Nous n'avons qualité pour donner aucun conseil dans cette question, mais voici généralement comment on procède en pareil cas.
Lorsque l'auteur d'un projet qui nécessite un appel à la confiance
publique, ne veut pas assumer sur lui seul la responsabilité de
l'exécution, et aussi dans le but de s'entourer de plus de lumières, il
réunit tout d'abord autour de lui un certain nombre de personnes dont
les noms sont une recommandation, qui s'associent à son idée et
l'élaborent avec lui. Ces personnes constituent un premier comité, soit
consultatif, soit coopératif, provisoire jusqu'à la constitution
définitive de l'opération et à la nomination d'un conseil permanent de
surveillance par les intéressés. Ce comité est pour ces derniers une
garantie par le contrôle qu'il exerce sur les premières opérations dont
il est chargé de rendre compte ainsi que des premières dépenses. C'est
en outre un appui et une décharge de responsabilité pour le fondateur.

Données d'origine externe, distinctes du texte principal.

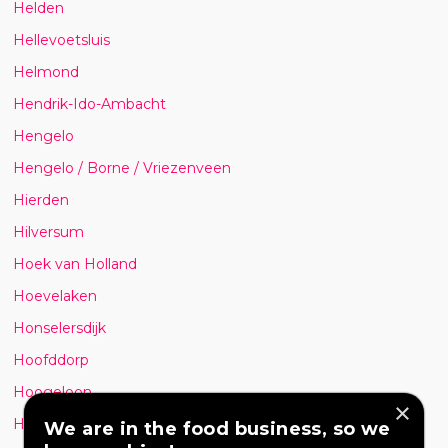
Helden
Hellevoetsluis
Helmond
Hendrik-Ido-Ambacht
Hengelo
Hengelo / Borne / Vriezenveen
Hierden
Hilversum
Hoek van Holland
Hoevelaken
Honselersdijk
Hoofddorp
Hoogeloon
×
Hoogeveen
We are in the food business, so we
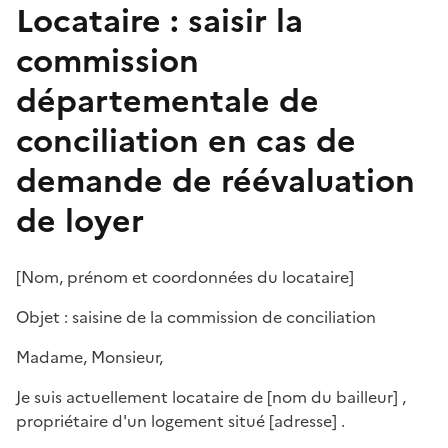
Locataire : saisir la
commission
départementale de
conciliation en cas de
demande de réévaluation
de loyer
[
Nom, prénom et coordonnées du locataire
]
Objet : saisine de la commission de conciliation
Madame, Monsieur,
Je suis actuellement locataire de [
nom du bailleur
] ,
propriétaire d'un logement situé [
adresse
] .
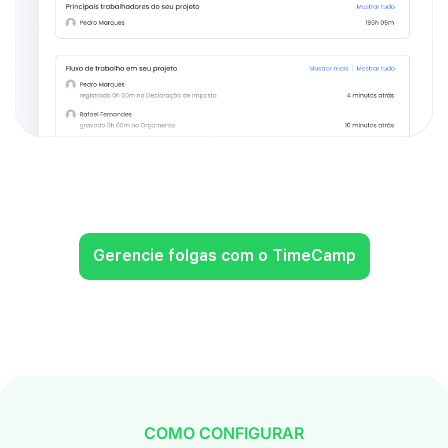
Gerencie folgas com o TimeCamp
COMO CONFIGURAR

Celui-ci parlant au nom, et s'étayant de l'avis de plusieurs, puise,
dans cette autorité collective une force morale toujours plus
prépondérante sur l'opinion des masses que l'autorité d'un seul. Si l'on
eût procédé ainsi pour la Ligue de l'enseignement, et si ce projet eût
été présenté dans les formes usitées, et dans des conditions plus
pratiques, les adhérents auraient sans aucun doute été plus nombreux,
mais tel qu'il est, il laisse trop à l'indécis, selon nous.
Quoique ce projet soit livré à la publicité, et par conséquent au libre
examen de chacun, nous n'en aurions point parlé, si nous n'y eussions
été en quelque sorte contraint par les demandes qui nous étaient
adressées. En principe, sur les choses auxquelles, à notre point de vue,
nous ne pouvons donner une approbation entière, nous préférons garder
le silence afin de n'y apporter aucune entrave. De nouvelles
explications nous ayant été demandées à propos de notre dernier article,
nous avons cru nécessaire de motiver notre manière de voir avec plus de
précision. Mais encore une fois, nous ne donnons que notre opinion qui
n'engage personne ; nous serions heureux d'être seul de notre avis, et
que l'événement vînt prouver que nous nous sommes trompé. Nous nous
associons de grand cœur à l'idée mère, mais non à son mode d'exécution.